Adjusted HR from multivariable models fitted separately for cervical cancer and CIN3 + are illustrated in Figs. 3 and 4. In the final model for Cohort 1 a higher risk of CIN3 + was observed for those diagnosed previously with HIV, HPV and genital chlamydia. In addition, long-term hormonal contraceptive use, younger age, smoking and previously diagnosed cervical neoplasias were significant predictors with the strongest associations noted for those with previous CIN3 diagnoses (HR 13.33; 95% CI 12.14–14.64) and those born in 1983–1988 (HR 7.21; 95% CI 5.65–9.19). Having health insurance and a history of PAP testing were protective factors. The risk for invasive cervical cancer was significantly increased among those with previous cervical neoplasias, especially CIN3, those living with HIV and the increasing number of births.

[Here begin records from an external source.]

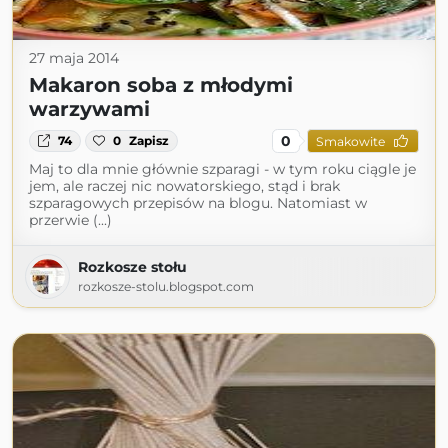
27 maja 2014
Makaron soba z młodymi
warzywami
0
74
0
Zapisz
Smakowite
Maj to dla mnie głównie szparagi - w tym roku ciągle je
jem, ale raczej nic nowatorskiego, stąd i brak
szparagowych przepisów na blogu. Natomiast w
przerwie (...)
Rozkosze stołu
rozkosze-stolu.blogspot.com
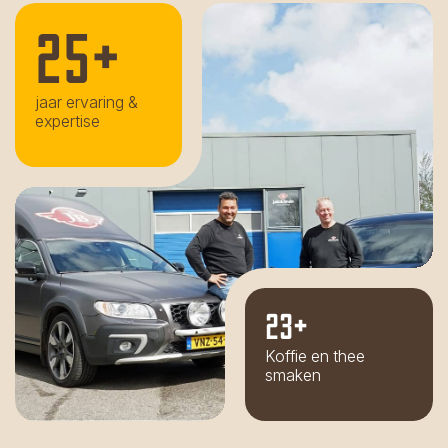
25+
jaar ervaring &
expertise
23+
Koffie en thee
smaken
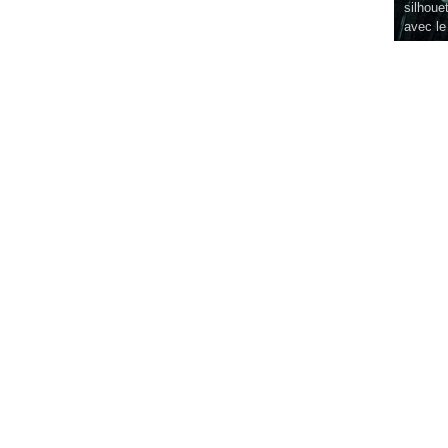
silhouet
avec le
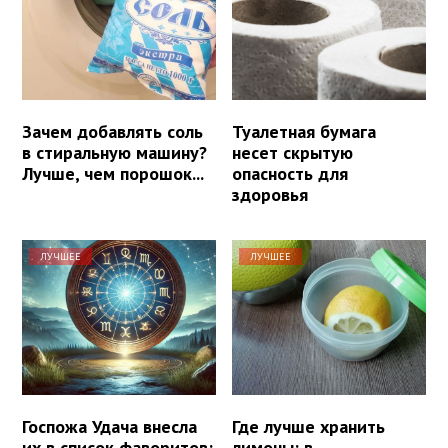
Зачем добавлять соль
Туалетная бумага
в стиральную машину?
несет скрытую
Лучше, чем порошок...
опасность для
здоровья
ЛУЧШЕЕ
ЛУЧШЕЕ
Госпожа Удача внесла
Где лучше хранить
их в список фаворитов:
лимоны: в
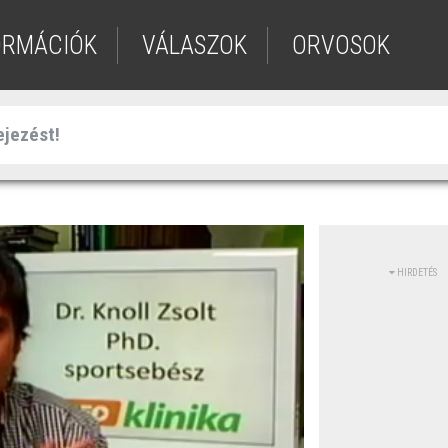
ORMÁCIÓK
VÁLASZOK
ORVOSOK
HIRDETÉS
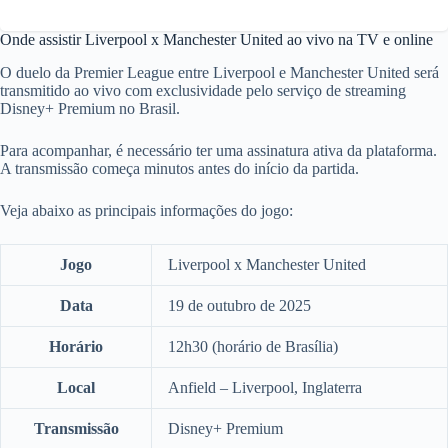
Onde assistir Liverpool x Manchester United ao vivo na TV e online
O duelo da Premier League entre Liverpool e Manchester United será
transmitido ao vivo com exclusividade pelo serviço de streaming
Disney+ Premium no Brasil.
Para acompanhar, é necessário ter uma assinatura ativa da plataforma.
A transmissão começa minutos antes do início da partida.
Veja abaixo as principais informações do jogo:
Jogo
Liverpool x Manchester United
Data
19 de outubro de 2025
Horário
12h30 (horário de Brasília)
Local
Anfield – Liverpool, Inglaterra
Transmissão
Disney+ Premium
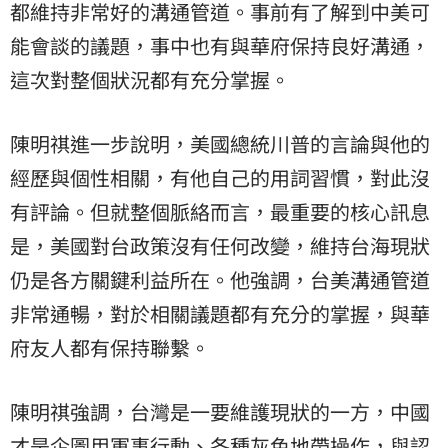
都維持非常好的溝通管道。事前有了解到中美可
能會談的議題，事中也有與華府保持良好溝通，
這次對整個狀況都有充分掌握。
陳明祺進一步說明，美國總統川普的言論與他的
經歷與個性相關，有他自己的用詞習慣，對此沒
有評論。但就整個脈絡而言，最重要的核心訊息
是，美國對台政策沒有任何改變，維持台海現狀
仍是各方關鍵利益所在。他強調，台美溝通管道
非常通暢，對於相關議題都有充分的掌握，與華
府友人都有保持聯繫。
陳明祺強調，台灣是一要維護現狀的一方，中國
才是企圖用軍事行動、各種灰色地帶操作，與認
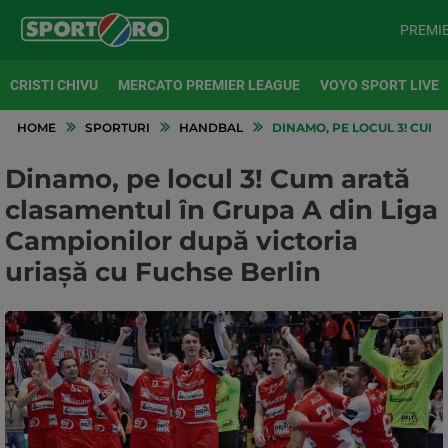
PREMI
CRISTI CHIVU
MERCATO PREMIER LEAGUE
VOYO SPORT LIVE
HOME
SPORTURI
HANDBAL
DINAMO, PE LOCUL 3! CUM 
Dinamo, pe locul 3! Cum arată
clasamentul în Grupa A din Liga
Campionilor după victoria
uriașă cu Fuchse Berlin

PAP test coverage, being insured and higher education were inversely associated with cancer risk.

Cohort 2

For the younger cohort previous HIV, HPV, long-term contraceptive use, genital chlamydia infections and smoking had significantly increased risk for CIN3+. Tertiary education and health insurance coverage were inversely associated with CIN3+. In the case of cervical cancer as an outcome following risk predictors were identified: history of CIN3, number of births, and HIV. Similar to the CIN3+, having health insurance and tertiary education were protective factors.